Easter Greetings from the Concentration Camp
Louis Kiebooms sent this Easter greeting to his wife and four children in April 1944. In the background you can see the city silhouette of Antwerp. Kiebooms' letters from the camp were often decorated with drawings. In one of the letters he writes that these were made by a draughtsman. It is not known whether this was a friendly service or whether Kiebooms exchanged the drawing for food or even cigarettes.

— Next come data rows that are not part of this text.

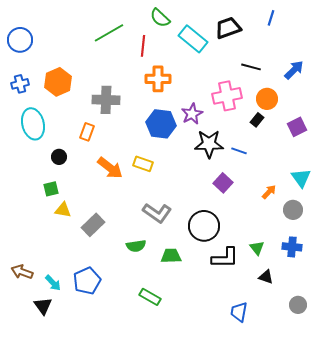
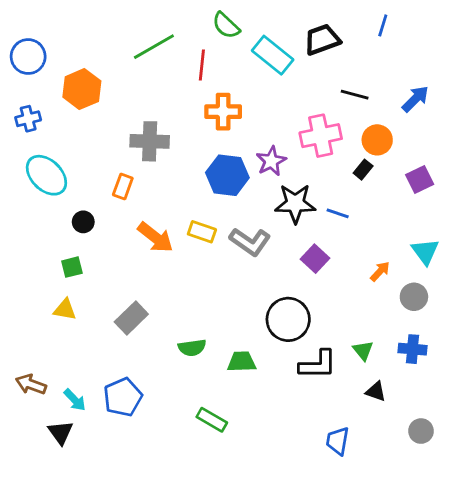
orange hexagon: (58, 82) -> (82, 89), moved
cyan ellipse: (33, 124) -> (46, 175), turned -32
yellow triangle: (63, 210) -> (65, 309), moved
gray L-shape: (157, 213) -> (250, 242), moved

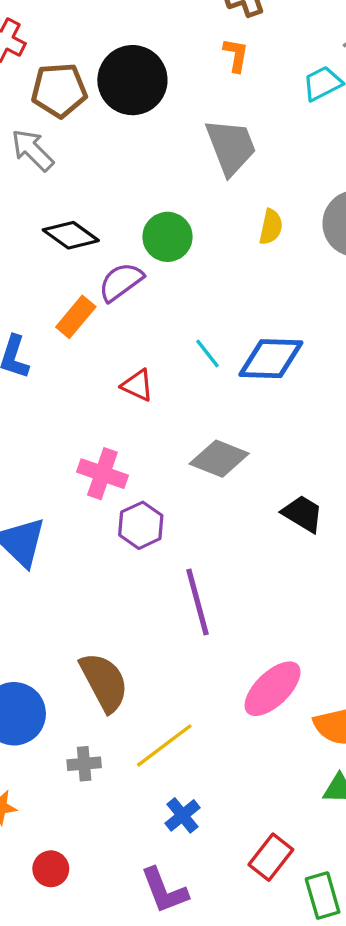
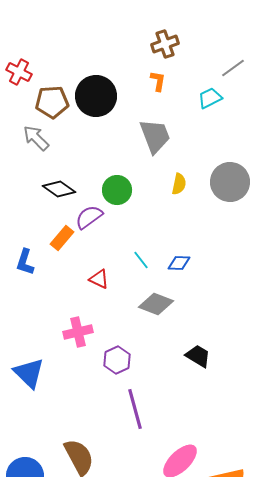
blue diamond: (271, 359) -> (179, 263), size x0.6
gray diamond: (219, 459) -> (156, 304), moved
pink cross: (102, 474) -> (78, 332), turned -32
purple hexagon: (141, 525) -> (117, 360), moved

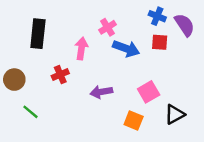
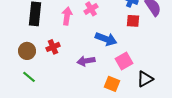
pink arrow: (81, 48) -> (67, 16), moved
blue arrow: (126, 48) -> (106, 39), moved
brown circle: (14, 80) -> (27, 51), moved

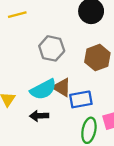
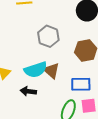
blue rectangle: (81, 99) -> (81, 84), moved

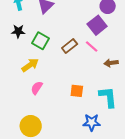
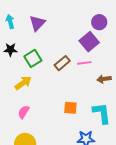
green square: (40, 41) -> (33, 58), turned 30
pink line: (92, 46) -> (84, 63), turned -48
pink semicircle: (37, 88) -> (24, 112), moved

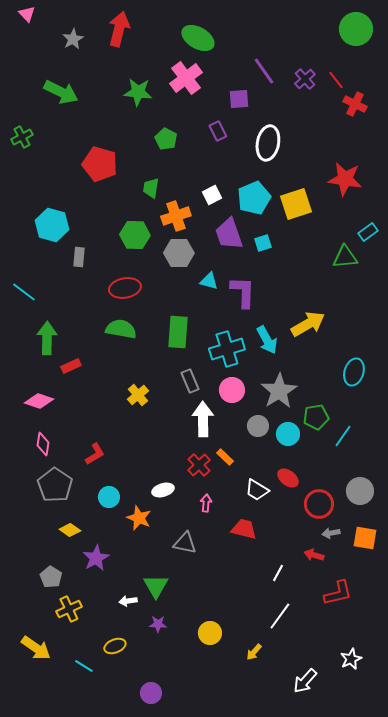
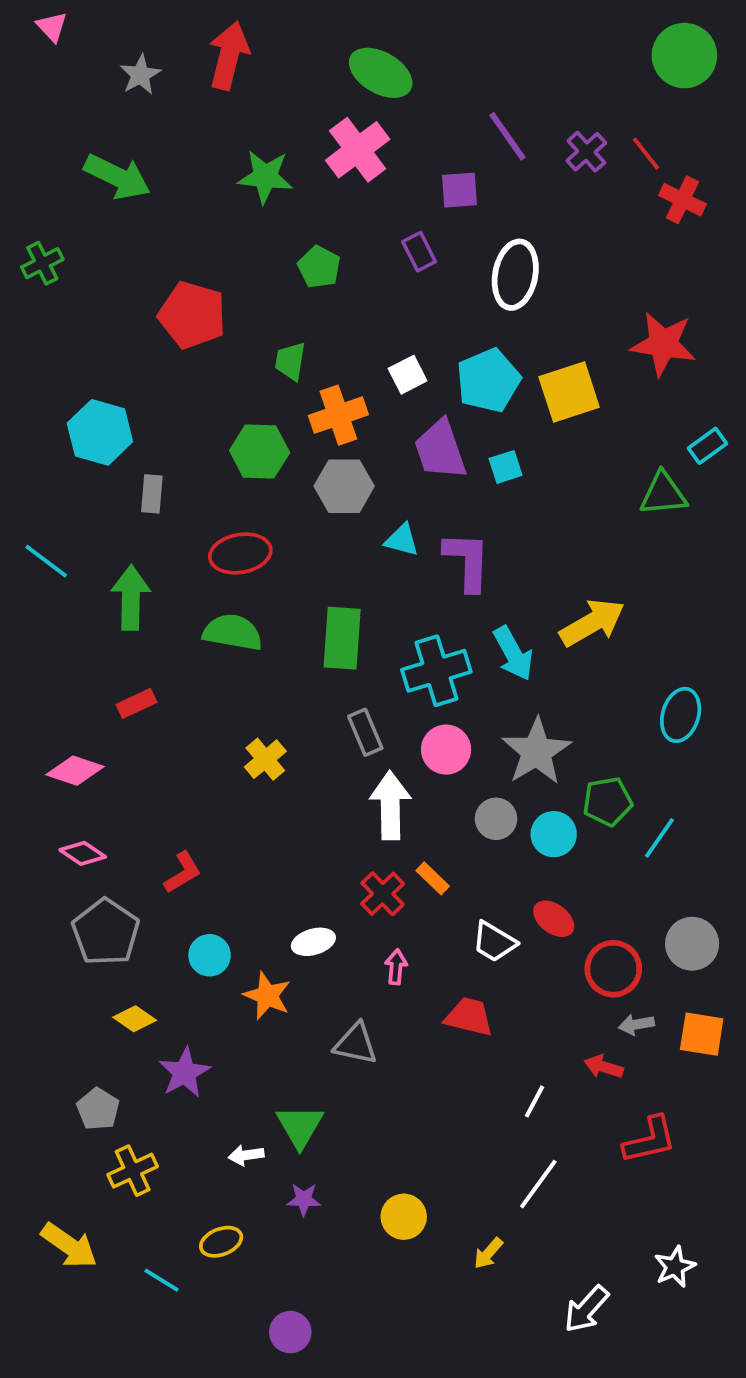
green arrow: (47, 338) -> (131, 598), moved
pink diamond: (43, 444) -> (83, 853), turned -65

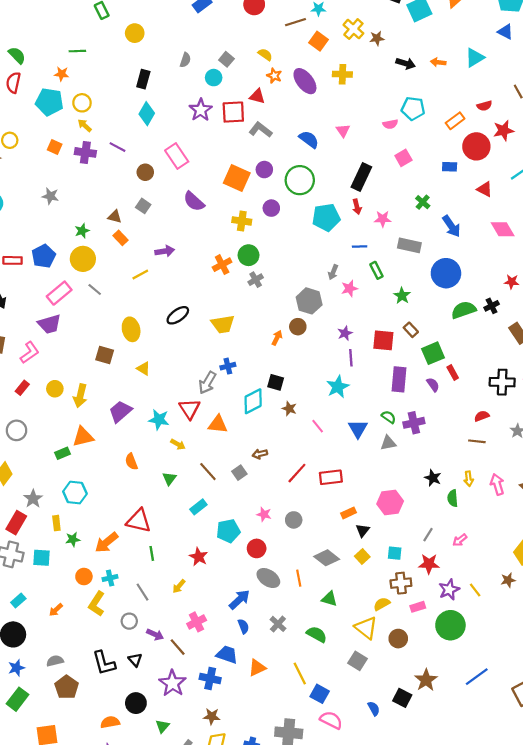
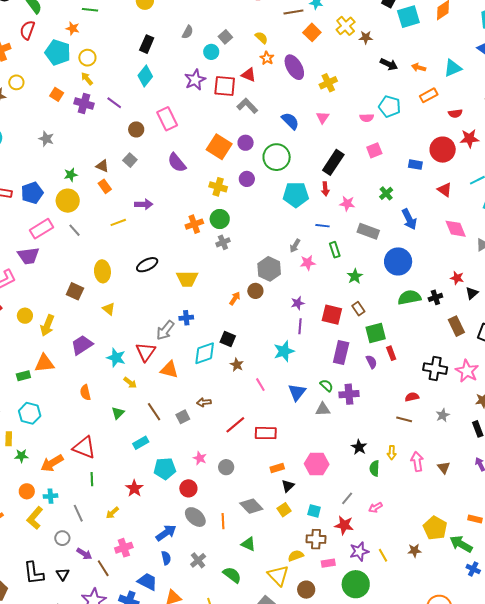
yellow cross: (342, 74) -> (328, 83), moved, turned -36
orange rectangle: (455, 121) -> (429, 95), moved

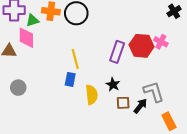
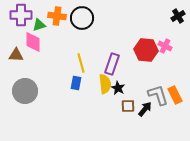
purple rectangle: (117, 52) -> (112, 64), moved
gray circle: (18, 88) -> (25, 91), size x1.6
yellow semicircle: (92, 95) -> (105, 84), moved
orange rectangle: (169, 121) -> (175, 95), moved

Kiebooms had been arrested in Antwerp on August 8, 1940 and transferred to the Sachsenhausen concentration camp in June 1941. As editor-in-chief of the newspaper "Gazet van Antwerpen" he and the management had refused to continue publishing the newspaper under German management after the occupation of Belgium by the Wehrmacht. Kiebooms belonged to a secret circle of Catholic intellectuals ("Bond van het Heilig Hart van Jezus") in the camp. Together with other Belgians, he also took care of Belgian prisoners who had fallen ill.
Kiebooms survived concentration camp imprisonment and the death march and returned to Antwerp in May 1945. There he took over the post of editor-in-chief of the "Gazet van Antwerpen". In 1946 he was elected to the Belgian Chamber of Deputies for the "Christelijke Volkspartij", later he was elected mayor of his home municipality Wilrijk near Antwerp.
In January 2016, the letter was added to the collection of the Sachsenhausen Memorial and Museum, together with other objects. Donors are Bernadette Kiebooms and Luc Kiebooms, children of Louis Kiebooms.